J’ignore si la hiérarchie des normes peut contraindre un Conseil général à respecter les prescriptions réglementaires du projet de PDUIF sous revue, mais il est parfaitement clair que ce qui se dessine sur la RD7 au nord du terminus du tramway T7 (c’est à dire à travers Villejuif et le Kremlin-Bicêtre jusqu’à Paris) n’en respecte aucunement l’esprit. Je vous suggère, Monsieur le Président, de modifier les cartes des chapitres finaux pour y faire inscrire un site propre de surface bidirectionnel prolongeant le Tramway T7 jusqu’à Paris.

3. Sur l’interaction système de transport / santé publique.

C’est avec émotion que j’ai noté les fortes pages consacrées par le projet de PDU à ses effets sur la santé. C’est à ma connaissance la première fois que cela arrive.

Il se trouve que Villejuif est , avec Arcueil, Gentilly, l’Hay les Roses, Fresnes, quasiment un cas d’école, du fait que nos villes sont traversées par le plus large segment autoroutier d’Europe : la A6 a et b, avec ses 12 à 14 voies. Dans la mesure du possible, les Villes « au vent » de ce long serpent pathogène, telle précisément Villejuif, ont eu la prudence de ne pas construire d’habitation à moins de plusieurs centaines de mètres, mais de nombreux propriétaires de pavillons ont déjà pris ce risque, et la prudence des édiles pourrait bien s’évanouir devant les pressions des promoteurs de l’habitat collectif et devant l’injonction de densification, matérialisé par 4 pastilles rouges mordant sur l’autoroute.

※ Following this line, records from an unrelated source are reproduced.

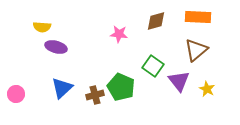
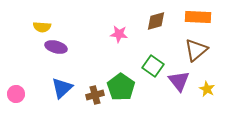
green pentagon: rotated 12 degrees clockwise
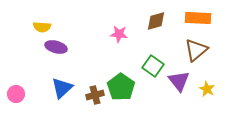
orange rectangle: moved 1 px down
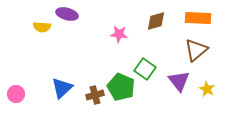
purple ellipse: moved 11 px right, 33 px up
green square: moved 8 px left, 3 px down
green pentagon: rotated 12 degrees counterclockwise
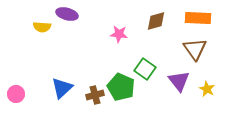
brown triangle: moved 1 px left, 1 px up; rotated 25 degrees counterclockwise
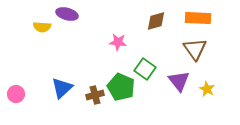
pink star: moved 1 px left, 8 px down
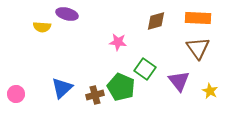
brown triangle: moved 3 px right, 1 px up
yellow star: moved 3 px right, 2 px down
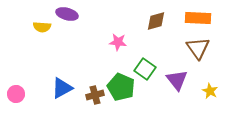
purple triangle: moved 2 px left, 1 px up
blue triangle: rotated 15 degrees clockwise
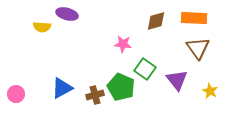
orange rectangle: moved 4 px left
pink star: moved 5 px right, 2 px down
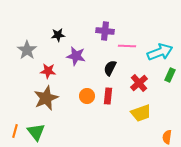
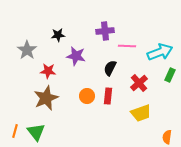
purple cross: rotated 12 degrees counterclockwise
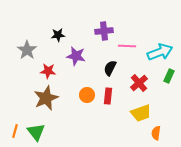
purple cross: moved 1 px left
green rectangle: moved 1 px left, 1 px down
orange circle: moved 1 px up
orange semicircle: moved 11 px left, 4 px up
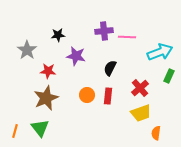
pink line: moved 9 px up
red cross: moved 1 px right, 5 px down
green triangle: moved 4 px right, 4 px up
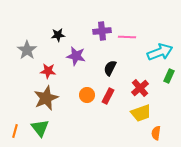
purple cross: moved 2 px left
red rectangle: rotated 21 degrees clockwise
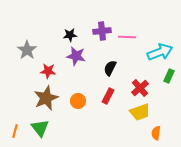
black star: moved 12 px right
orange circle: moved 9 px left, 6 px down
yellow trapezoid: moved 1 px left, 1 px up
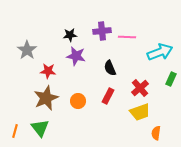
black semicircle: rotated 49 degrees counterclockwise
green rectangle: moved 2 px right, 3 px down
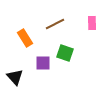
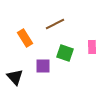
pink rectangle: moved 24 px down
purple square: moved 3 px down
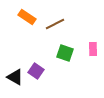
orange rectangle: moved 2 px right, 21 px up; rotated 24 degrees counterclockwise
pink rectangle: moved 1 px right, 2 px down
purple square: moved 7 px left, 5 px down; rotated 35 degrees clockwise
black triangle: rotated 18 degrees counterclockwise
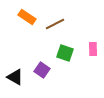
purple square: moved 6 px right, 1 px up
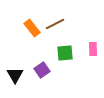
orange rectangle: moved 5 px right, 11 px down; rotated 18 degrees clockwise
green square: rotated 24 degrees counterclockwise
purple square: rotated 21 degrees clockwise
black triangle: moved 2 px up; rotated 30 degrees clockwise
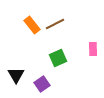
orange rectangle: moved 3 px up
green square: moved 7 px left, 5 px down; rotated 18 degrees counterclockwise
purple square: moved 14 px down
black triangle: moved 1 px right
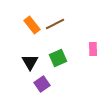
black triangle: moved 14 px right, 13 px up
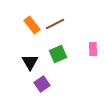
green square: moved 4 px up
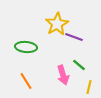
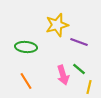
yellow star: moved 1 px down; rotated 15 degrees clockwise
purple line: moved 5 px right, 5 px down
green line: moved 4 px down
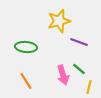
yellow star: moved 2 px right, 4 px up
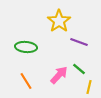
yellow star: rotated 20 degrees counterclockwise
pink arrow: moved 4 px left; rotated 120 degrees counterclockwise
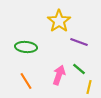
pink arrow: rotated 24 degrees counterclockwise
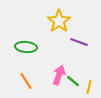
green line: moved 6 px left, 12 px down
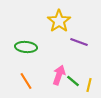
yellow line: moved 2 px up
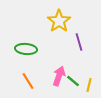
purple line: rotated 54 degrees clockwise
green ellipse: moved 2 px down
pink arrow: moved 1 px down
orange line: moved 2 px right
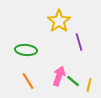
green ellipse: moved 1 px down
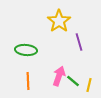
orange line: rotated 30 degrees clockwise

C’est donc avec étonnement que je n’ai trouvé aucune « Action » relative à ce « Défi », au chapitre 3. Pourtant la A6 sera de plus en plus clairement un problème majeur de santé publique à Villejuif (Gentilly a obtenu sa couverture partielle après une longue, longue lutte). Mais ce « défi » est commun à de nombreuses villes en Ile de France, et je pense, Monsieur le Président, qu’il est de votre responsabilité d’intervenir fermement pour que ce point fasse l’objet d’ « Actions » répondant à ce « Défi ». Quelles actions ?

D’abord, l’alerte ayant été lancée par des médecins, il serait nécessaire de reprendre leur serment, celui d’Hippocrate : « Ne pas nuire ». Autrement dit, interdire de construire de nouveaux logements le long des autoroutes, par exemple sur une bande de 500 mètres de large.

Ensuite, soigner le mal déjà existant. Comme il serait difficile de reloger les habitants exposés, et hypocrite de promettre la transformation des autoroutes en boulevards urbains quand c’est aujourd’hui que les enfants contractent des cancers et asthmes chroniques du fait de leur exposition, la mesure la plus simple et immédiate est de ralentir les véhicules, par exemple à 60 km/h dans toute l’agglomération, sur les autoroutes et le Boulevard périphérique. La circulation sera plus fluide (le débit maximal sur un réseau routier est obtenu quand les véhicules roulent à 36 km/h), les émissions de gaz et de bruit plus faibles.

***

En espérant, Monsieur le Président, que ces quelques remarques auront retenu votre attention, je vous prie d’agréer l’assurance de ma haute considération.